Dae pulled the sword that was conjured with her armor partially out of its sheath. The blade was coated in a thick, red liquid covering.
“One of the costs of slaying royalty, even treacherous, unworthy ones,” Dae said.
“Hard to move about unnoticed with that,” Zana said.
“If I draw this sword, I’m well past caring whether anyone will notice me,” Dae said.
“What happens if you kill another royal with it?” Zana asked.
“I don’t know,” Dae said. “There’s not much precedent for someone slaying multiple sitting kings or queens.”
“Royal blood burns with divine will,” Mayleena said. “Wet the sword with too much of it, and your blade will blaze with an unbearable light.”
“How do you know that?” Zana asked.
“Observation, I suspect,” Dae said, releasing her transformation. “As I said though, our mission is concerned less with slaughter and more with the retrieval of a particular item.”
“It would have to be an artifact of some significance to bring the Queen’s Knight of Gallagrin across the border into Paxmer?” Zana said.
“If Haldri Paxmer could lay her hands on an item like the one our queen spoke to us of, it would do more than change the balance of power between our nations, she could sweep through the Blessed Realms like an avalanche,” Dae said. “So, yes, our queen sent us to make sure that wasn’t allowed to happen.”
“That sounds well above what my people are equipped to deal with,” Zana said.
“Can you get us out of the city at least?” Jyl said. “Those dragons might be willing to ransom us if we’re caught, but I’d rather not be caught in the first place.”
“We would rather slay the dragons,” Mayleena said. “Though that would not be likely to end well for us.”
“Dragon fighting isn’t something for people outside this country to do,” Zana said. “The dragons are our curse and our responsibility.”
“If you can get us outside the city, we’ll be happy to let you handle the dragon here however you’d like,” Dae said. “We need to make for a contact who’s deeper inland.”
“Smuggling people out of the city is more difficult these days,” Zana said. “And before we do that, I think you need to speak to my commander.
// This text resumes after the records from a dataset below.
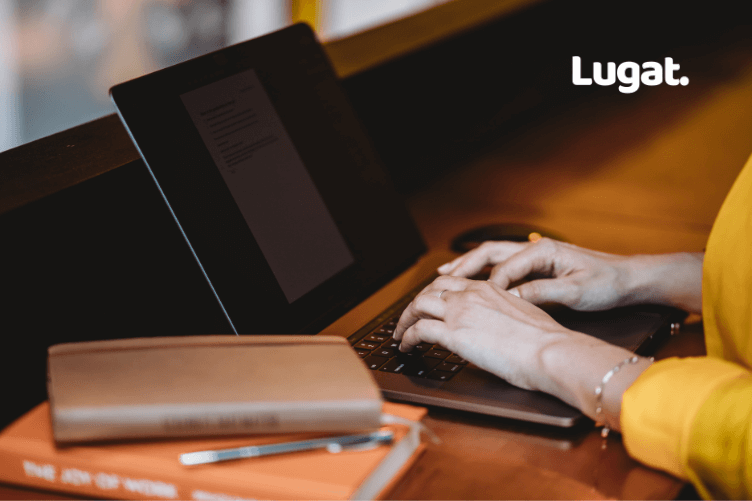 Find the location of `document on monitor`. document on monitor is located at coordinates (259, 186). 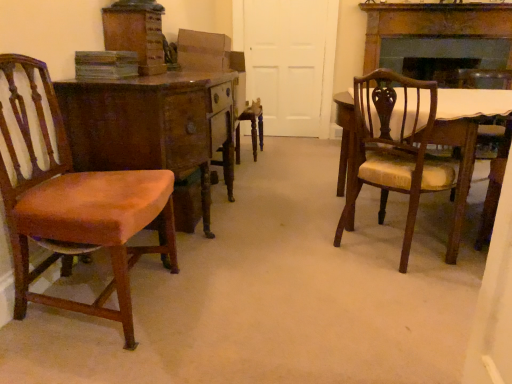 Identify the location of free space above white matte door at center (from a real-world perspective). The image size is (512, 384). (283, 0). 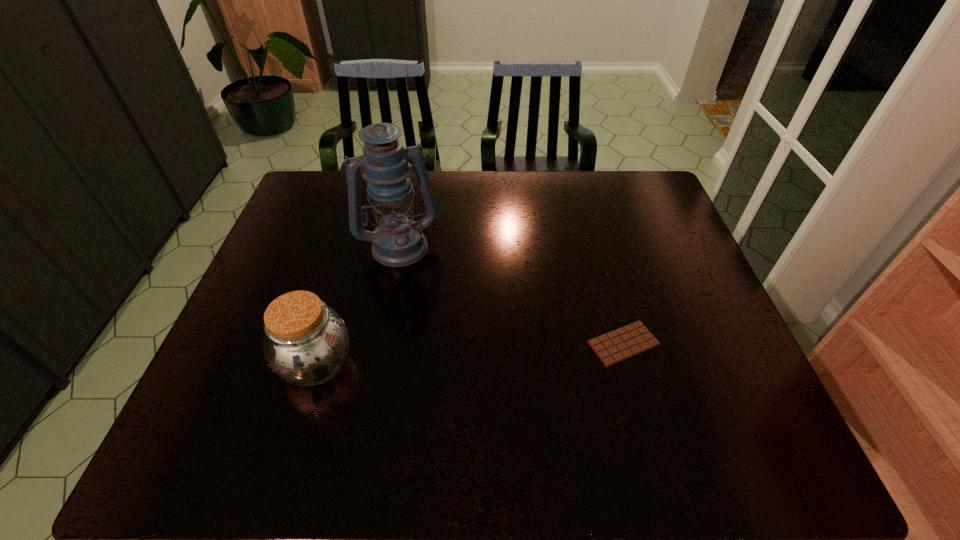 I want to click on the second shortest object, so click(x=306, y=343).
She needs to know of this, and I’m sure she’ll have information you can use.”
“Is she hiding down here?” Dae asked.
“Not hiding,” a woman said as she stepped through the solid wall at the far end the cavern. “Observing.”
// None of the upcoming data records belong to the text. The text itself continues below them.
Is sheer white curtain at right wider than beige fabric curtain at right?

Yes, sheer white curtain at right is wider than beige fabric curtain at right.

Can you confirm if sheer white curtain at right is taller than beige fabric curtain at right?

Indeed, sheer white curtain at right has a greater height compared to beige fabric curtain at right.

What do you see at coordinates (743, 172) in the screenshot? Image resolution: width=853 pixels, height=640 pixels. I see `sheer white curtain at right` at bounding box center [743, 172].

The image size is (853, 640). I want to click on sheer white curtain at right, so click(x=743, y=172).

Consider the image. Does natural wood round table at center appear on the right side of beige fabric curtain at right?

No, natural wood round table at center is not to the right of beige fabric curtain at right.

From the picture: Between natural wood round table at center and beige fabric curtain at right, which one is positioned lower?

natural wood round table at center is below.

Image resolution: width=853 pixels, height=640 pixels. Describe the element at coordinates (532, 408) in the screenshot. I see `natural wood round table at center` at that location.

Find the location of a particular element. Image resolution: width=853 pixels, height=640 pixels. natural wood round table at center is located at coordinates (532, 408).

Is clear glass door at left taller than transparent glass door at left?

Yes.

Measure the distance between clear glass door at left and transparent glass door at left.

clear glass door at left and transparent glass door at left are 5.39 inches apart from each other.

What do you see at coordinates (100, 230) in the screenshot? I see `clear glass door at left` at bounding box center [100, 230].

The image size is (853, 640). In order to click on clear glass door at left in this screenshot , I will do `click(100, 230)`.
“You know, I thought there was a glamor here, but I couldn’t find the seem,” Dae said.
“You are the Queen’s Knight?” the woman asked. “What is your given name?”
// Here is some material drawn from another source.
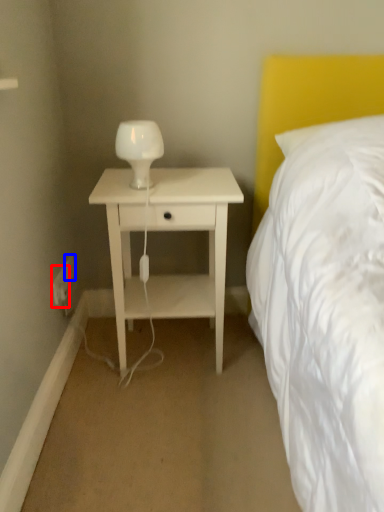 Question: Which of the following is the closest to the observer, electric outlet (highlighted by a red box) or electric outlet (highlighted by a blue box)?

Choices:
 (A) electric outlet
 (B) electric outlet

Answer: (A)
Dae looked at the woman and caught the ripple of a further glamor.
Glamors were Sunlost magic, and while it wasn’t in the least surprising to find Sunlost casters working to undermine Paxmer’s royalty, it was surprising to find so talented a glamor caster by happenstance.
“You were born to mixed parentage, weren’t you?” Dae asked.
“I am Paxmer born,” the woman said.
“No one from Paxmer could ever cast glamors that well, and no one from Sunlost could cast the glamor you’re wearing in a foreign land,” Dae said.
“You know much of Sunlost’s magic,” the woman said. The glamour covering her faded under Dae’s scrutiny until only a simple white mask obscured the woman’s true features.
“I had an eclectic education,” Dae said.
“Did you grow up in the castle at Highcrest?” the woman asked.
“Yes,” Dae said. “From when I was eight. From the day my father was executed as a traitor.”
“You are Duke Phob Korli’s child?” the woman’s voice caught a strange hitch in the middle of her question.
“I am Daelynne Akorli, daughter of Duke Phob Korli.” Her father’s name felt strange on Dae’s tongue after so many years. “How do you know me?”
The glamor cracked and faded away, revealing a woman in her late forties. Though the years hadn’t been gentle, Dae recognized Estella sur Korkin’s face the moment she saw it.
“Mother,” she said, her bloody blade materializing in her hand.